Sunday, December 06, 2015

Living in the shadow of the tents

I discovered that I probably don't want to work for the Red Cross of Lucca. Firstly because they didn't have the good sense to call me after receiving my excellent resume,  and, secondly and more importantly, because they are having all of the African immigrants that they host stay in a freezing cold tent where almost no staff people can speak English with them. Given the situation, I decided to strike out on my own. Well, not on my own. With me and all of my chi si conosce contacts that can help the people who have stay permits but no jobs, inadequate housing, little to eat, and even less hope about their futures. With this in mind, I have teamed up with my English student Nadia who is also a reporter for the newspaper Il Tirreno and I have also chatted up my student who works for the government of Lucca and is in charge of immigrant services.



My first mission was to take this very wonderful young man from Nigeria to the agenzia delle entrate to get his tax code/codice fiscale which is a fast track to getting a health services card. It was very stressful choosing the right button to get the numbered ticket and then waiting for our number to show up on the tiny computerized screen because it was someone else's future who was at stake and not ours. When our number was finally called, it was a relief to be able to speak decent enough Italian this time around to communicate effectively. Our bureaucratic worker guy was wearing fluorescent green suede shoes, flannel pajama pants, and a flashy ascot, so it was hard to be too afraid of him. I had to give our mailing address because my first client doesn't have the right to give out his address since he lives in a place designated for three people according to the blueprints we immigrants have to show and he is the fourth roommate.

My client -- for lack of a better word -- lived in Nigeria, land of his birth, and it so happened that his mother was the second wife of his father. All was fine enough until his father died and the children of his father's first wife got into a battle with him over land from the inheritance. His mother told him to flee to Libya where jobs were easy to find and where he was doing well until the war broke out. His landlord's son demanded his cell phone and when he wouldn't hand it over, he stabbed him in the rear with a knife. His landlord said he couldn't take him to the hospital and pushed him to get on a boat. He was dazed and injured and wasn't allowed to turn back. He barely survived the journey and then received medical treatment when he got to Lampedusa. From there he was transferred to Cagliari, Sardinia. Eventually, he was invited by a friend to share an apartment in Montecatini where lots of Nigerians are holed up. They take the train to Lucca during the day because the wealthy of Montecatini, apparently, are not all that generous.

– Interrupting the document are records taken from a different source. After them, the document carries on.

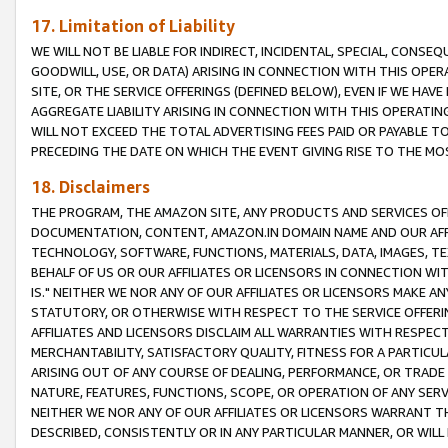
17. Limitation of Liability
WE WILL NOT BE LIABLE FOR INDIRECT, INCIDENTAL, SPECIAL, CONSE
GOODWILL, USE, OR DATA) ARISING IN CONNECTION WITH THIS OP
SITE, OR THE SERVICE OFFERINGS (DEFINED BELOW), EVEN IF WE HAV
AGGREGATE LIABILITY ARISING IN CONNECTION WITH THIS OPERATI
WILL NOT EXCEED THE TOTAL ADVERTISING FEES PAID OR PAYABLE 
PRECEDING THE DATE ON WHICH THE EVENT GIVING RISE TO THE MOS
18. Disclaimers
THE PROGRAM, THE AMAZON SITE, ANY PRODUCTS AND SERVICES OFF
DOCUMENTATION, CONTENT, AMAZON.IN DOMAIN NAME AND OUR AFFI
TECHNOLOGY, SOFTWARE, FUNCTIONS, MATERIALS, DATA, IMAGES, 
BEHALF OF US OR OUR AFFILIATES OR LICENSORS IN CONNECTION WI
IS." NEITHER WE NOR ANY OF OUR AFFILIATES OR LICENSORS MAKE 
STATUTORY, OR OTHERWISE WITH RESPECT TO THE SERVICE OFFERIN
AFFILIATES AND LICENSORS DISCLAIM ALL WARRANTIES WITH RESPECT
MERCHANTABILITY, SATISFACTORY QUALITY, FITNESS FOR A PARTIC
ARISING OUT OF ANY COURSE OF DEALING, PERFORMANCE, OR TRADE
NATURE, FEATURES, FUNCTIONS, SCOPE, OR OPERATION OF ANY SERVI
NEITHER WE NOR ANY OF OUR AFFILIATES OR LICENSORS WARRANT TH
DESCRIBED, CONSISTENTLY OR IN ANY PARTICULAR MANNER, OR WIL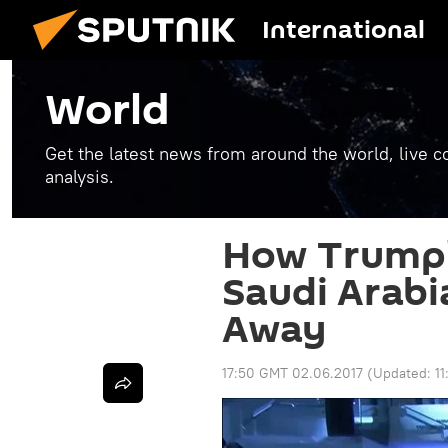
International
World
Get the latest news from around the world, live co
analysis.
How Trump's
Saudi Arabi
Away
17:50 GMT 02.06.2017
(Updated:
1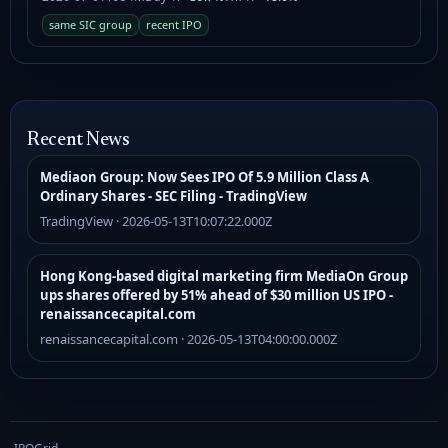
same SIC group
recent IPO
Recent News
Mediaon Group: Now Sees IPO Of 5.9 Million Class A
Ordinary Shares - SEC Filing - TradingView
TradingView · 2026-05-13T10:07:22.000Z
Hong Kong-based digital marketing firm MediaOn Group
ups shares offered by 51% ahead of $30 million US IPO -
renaissancecapital.com
renaissancecapital.com · 2026-05-13T04:00:00.000Z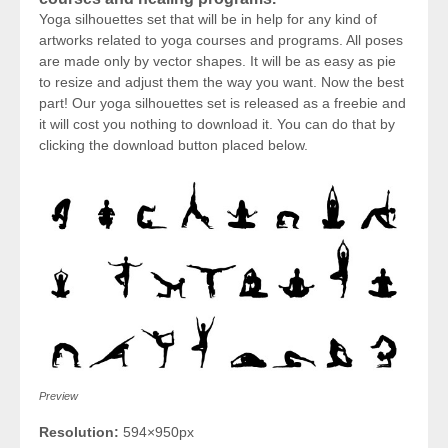
Yoga silhouettes set that will be in help for any kind of
artworks related to yoga courses and programs. All poses
are made only by vector shapes. It will be as easy as pie
to resize and adjust them the way you want. Now the best
part! Our yoga silhouettes set is released as a freebie and
it will cost you nothing to download it. You can do that by
clicking the download button placed below.
Preview
Resolution:
594×950px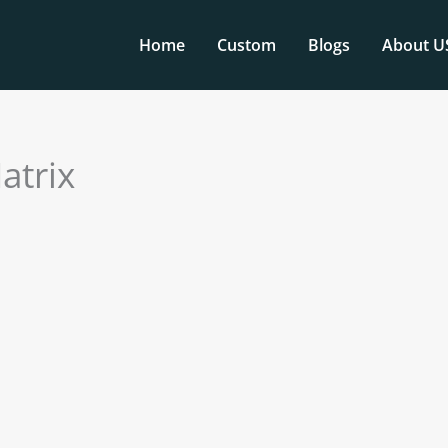
Home
Custom
Blogs
About U
atrix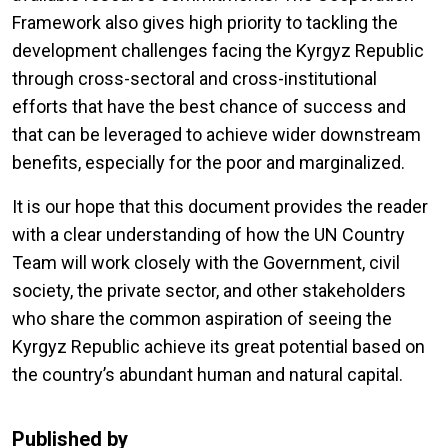
Framework also gives high priority to tackling the
development challenges facing the Kyrgyz Republic
through cross-sectoral and cross-institutional
efforts that have the best chance of success and
that can be leveraged to achieve wider downstream
benefits, especially for the poor and marginalized.
It is our hope that this document provides the reader
with a clear understanding of how the UN Country
Team will work closely with the Government, civil
society, the private sector, and other stakeholders
who share the common aspiration of seeing the
Kyrgyz Republic achieve its great potential based on
the country’s abundant human and natural capital.
Published by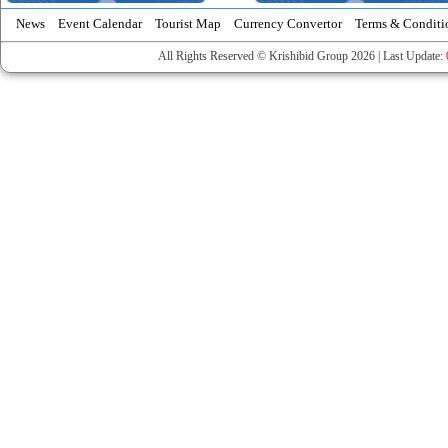
News
Event Calendar
Tourist Map
Currency Convertor
Terms & Conditi
All Rights Reserved © Krishibid Group 2026 | Last Update: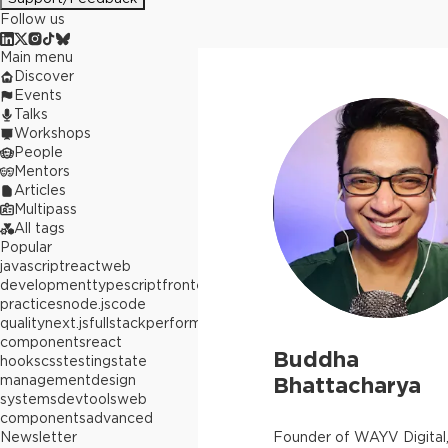
Follow us
Main menu
Discover
Events
Talks
Workshops
People
Mentors
Articles
Multipass
All tags
Popular
javascript
react
web
development
typescript
frontend
best
practices
node.js
code
quality
next.js
fullstack
performance
react
components
react
Buddha
hooks
css
testing
state
management
design
Bhattacharya
systems
devtools
web
components
advanced
Newsletter
Founder of WAYV Digital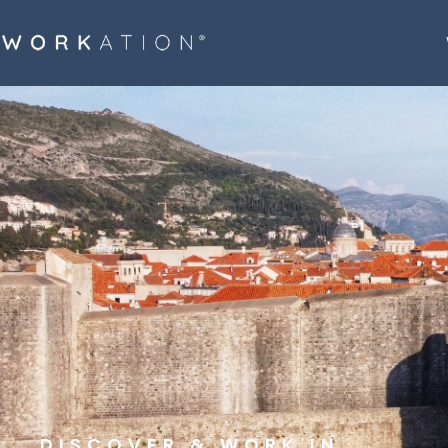
DISCOVER & WORK IN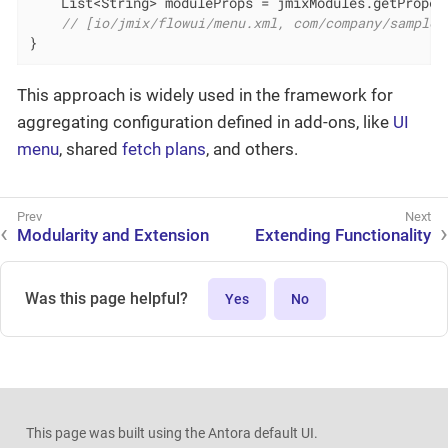
    List<String> moduleProps = jmixModules.getProper
// [io/jmix/flowui/menu.xml, com/company/sample/
}
This approach is widely used in the framework for
aggregating configuration defined in add-ons, like
UI
menu
, shared
fetch plans
, and others.
Modularity and Extension
Extending Functionality
Was this page helpful?
Yes
No
This page was built using the Antora default UI.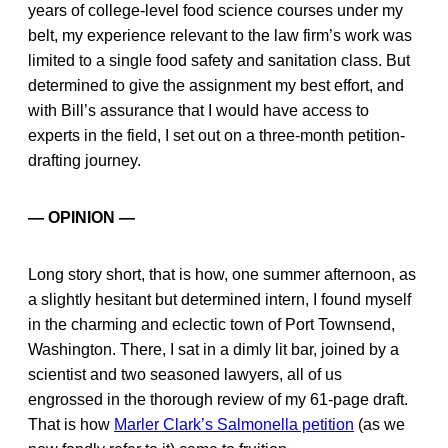
years of college-level food science courses under my
belt, my experience relevant to the law firm’s work was
limited to a single food safety and sanitation class. But
determined to give the assignment my best effort, and
with Bill’s assurance that I would have access to
experts in the field, I set out on a three-month petition-
drafting journey.
— OPINION —
Long story short, that is how, one summer afternoon, as
a slightly hesitant but determined intern, I found myself
in the charming and eclectic town of Port Townsend,
Washington. There, I sat in a dimly lit bar, joined by a
scientist and two seasoned lawyers, all of us
engrossed in the thorough review of my 61-page draft.
That is how
Marler Clark’s Salmonella petition
(as we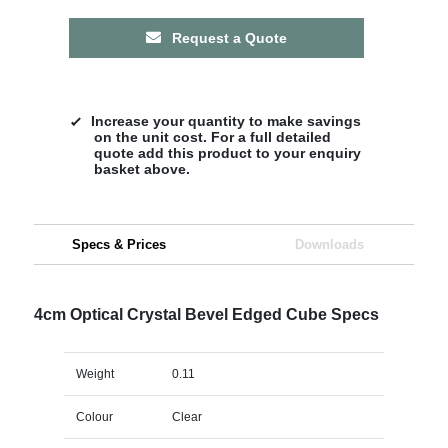
Request a Quote
Increase your quantity to make savings
on the unit cost. For a full detailed
quote add this product to your enquiry
basket above.
Specs & Prices
Downloads
4cm Optical Crystal Bevel Edged Cube Specs
Weight
0.11
Colour
Clear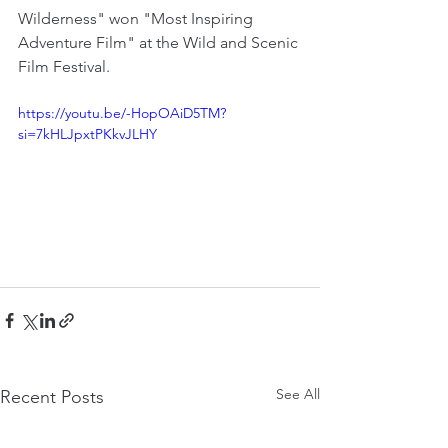
Wilderness" won "Most Inspiring 
Adventure Film" at the Wild and Scenic 
Film Festival.
https://youtu.be/-HopOAiD5TM?
si=7kHLJpxtPKkvJLHY
See All
Recent Posts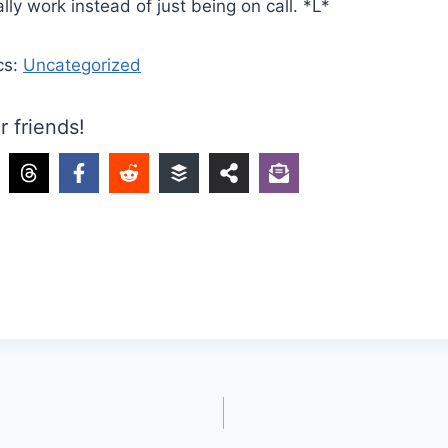
lly work instead of just being on call. *L*
cs:
Uncategorized
r friends!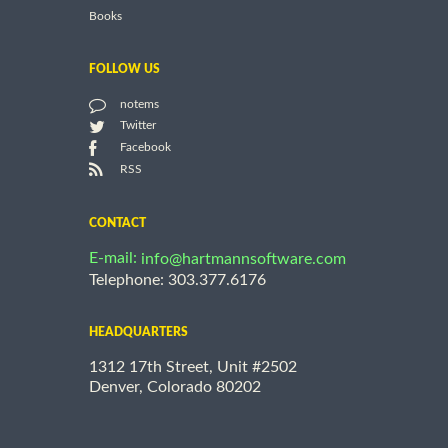
Books
FOLLOW US
notems
Twitter
Facebook
RSS
CONTACT
E-mail:
info@hartmannsoftware.com
Telephone: 303.377.6176
HEADQUARTERS
1312 17th Street, Unit #2502
Denver, Colorado 80202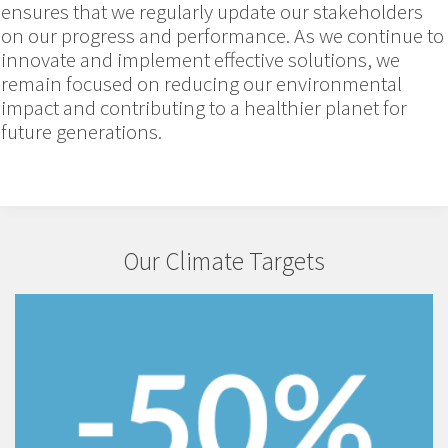
ensures that we regularly update our stakeholders
on our progress and performance. As we continue to
innovate and implement effective solutions, we
remain focused on reducing our environmental
impact and contributing to a healthier planet for
future generations.
Our Climate Targets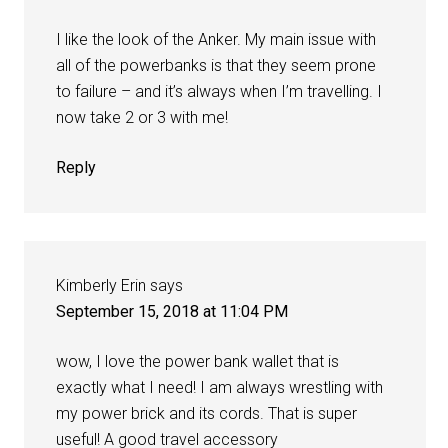
I like the look of the Anker. My main issue with
all of the powerbanks is that they seem prone
to failure – and it’s always when I’m travelling. I
now take 2 or 3 with me!
Reply
Kimberly Erin
says
September 15, 2018 at 11:04 PM
wow, I love the power bank wallet that is
exactly what I need! I am always wrestling with
my power brick and its cords. That is super
useful! A good travel accessory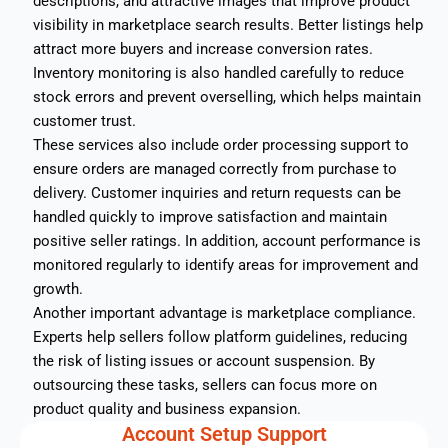
descriptions, and attractive images that improve product
visibility in marketplace search results. Better listings help
attract more buyers and increase conversion rates.
Inventory monitoring is also handled carefully to reduce
stock errors and prevent overselling, which helps maintain
customer trust.
These services also include order processing support to
ensure orders are managed correctly from purchase to
delivery. Customer inquiries and return requests can be
handled quickly to improve satisfaction and maintain
positive seller ratings. In addition, account performance is
monitored regularly to identify areas for improvement and
growth.
Another important advantage is marketplace compliance.
Experts help sellers follow platform guidelines, reducing
the risk of listing issues or account suspension. By
outsourcing these tasks, sellers can focus more on
product quality and business expansion.
Account Setup Support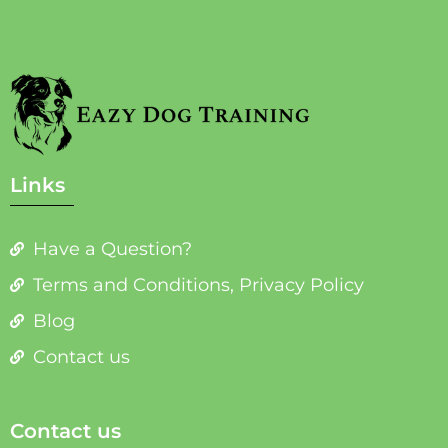
Links
Have a Question?
Terms and Conditions, Privacy Policy
Blog
Contact us
Contact us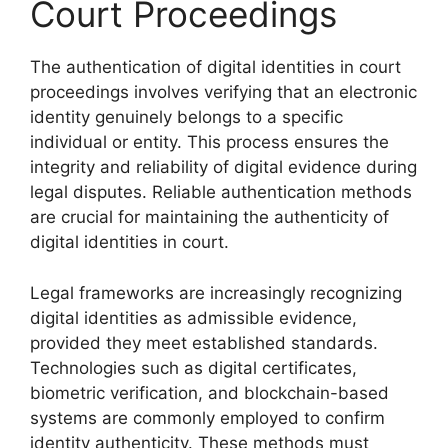
Court Proceedings
The authentication of digital identities in court
proceedings involves verifying that an electronic
identity genuinely belongs to a specific
individual or entity. This process ensures the
integrity and reliability of digital evidence during
legal disputes. Reliable authentication methods
are crucial for maintaining the authenticity of
digital identities in court.
Legal frameworks are increasingly recognizing
digital identities as admissible evidence,
provided they meet established standards.
Technologies such as digital certificates,
biometric verification, and blockchain-based
systems are commonly employed to confirm
identity authenticity. These methods must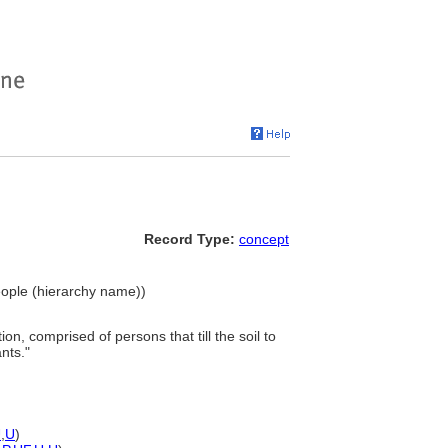
Record Type:
concept
People (hierarchy name))
ion, comprised of persons that till the soil to
nts."
U
,
U
)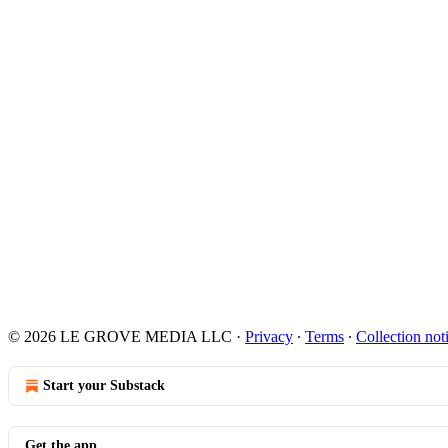
© 2026 LE GROVE MEDIA LLC
·
Privacy
∙
Terms
∙
Collection not
Start your Substack
Get the app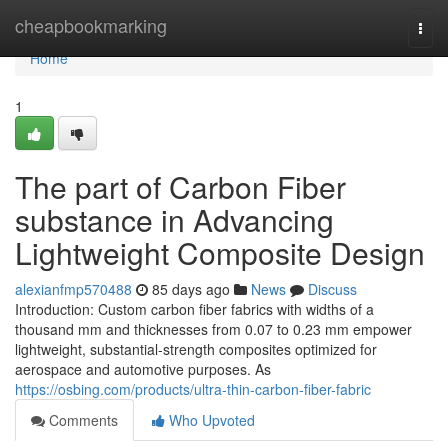
Home
cheapbookmarking
Togg
navi
Home
1
The part of Carbon Fiber
substance in Advancing
Lightweight Composite Design
alexianfmp570488
85 days ago
News
Discuss
Introduction: Custom carbon fiber fabrics with widths of a
thousand mm and thicknesses from 0.07 to 0.23 mm empower
lightweight, substantial-strength composites optimized for
aerospace and automotive purposes. As
https://osbing.com/products/ultra-thin-carbon-fiber-fabric
Comments
Who Upvoted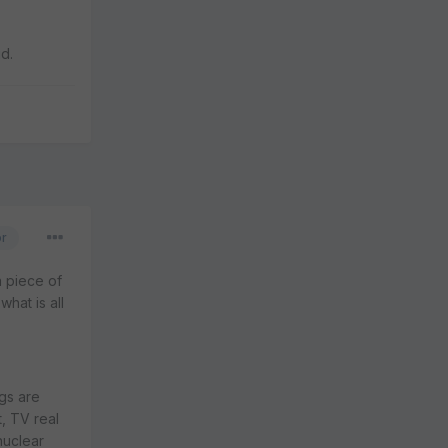
id.
or
a piece of
hat is all
ngs are
, TV real
nuclear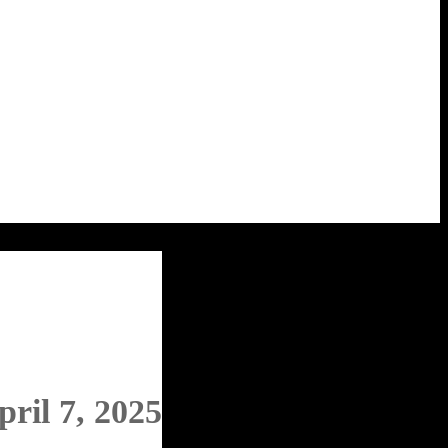
pril 7, 2025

When I spoke about the situation with my student who works for the local government she said that begging is illegal here and that she fears that it will only worsen the relationship between Africans and the Lucchese people. She said that people shouldn't have to beg because organizations like the Red Cross give out daily pocket money and three meals to their clients. I pointed out that no sane person would give up a warm apartment with friends for an unsafe and freezing tent in the middle of winter, but she didn't really have an answer.

I got worried when, the next day, my client didn't want to go to the school to sign up for free Italian lessons as we had planned. He accepted the offer of some coffee and food from our mutual friends who run the bakery and barely looked at me when he told me he was too tired to go anywhere with me. I have a cold and am exhausted so my feelings got hurt for a moment but then I had a storm of social work school flashbacks and I remembered about not getting too invested in terms of ego. When I went back out later in the day I told him that I would understand if maybe his roommates had warned him about trusting people like me. He looked very deeply into my eyes and told me that I was crazy because I was the first person in two years to make him feel comfortable. I told him that I knew that if the situation were reversed he would help me. It turned out that he hadn't wanted to walk to the school because his leg was hurting him. So, hopefully, in two weeks his documents will arrive in the mail and we will work on getting him medical care and into some kind of job training, if any exists.

If it turns out that I have something concrete to offer, I hope to repeat the process with dozens of others. I'll let you know.

In other news, T has two opportunities to do some traveling with her school and earn some extra curricular activity credit. If they pan out, I'll explain further. She is super excited to meet the little girl who she will be tutoring who is, most likely, also an immigrant.

F is working on getting the apartment's windows replaced. At the moment, the window company has one panel of our windows and we have a plastic curtain up where it used to be. Hopefully, they will make the model panes at a decent pace and we will have a really fantastic life up here behind the angel of San Michele.

We have also been putting the finishing design touches on the apartment as we are planning a giant Indian pizza party. First I have to survive more skin treatments that will be painful, but afford me a week of recovery time at home, hiding my hyper pigmentation from the world. If I survived the eight hour day of teaching the apprendisti, I can survive anything. I had hours of videos with English subtitles planned, but at lunchtime I had to run home to get the Italian subtitled versions because they got too frustrated. I bartered with them shamelessly and they learned the perfect tenses in exchange for episodes of How to Get Away with Murder and rounds of Cards Against Humanity.


The world is getting intense. I wish you all Happy and SAFE Holidays, wherever you are!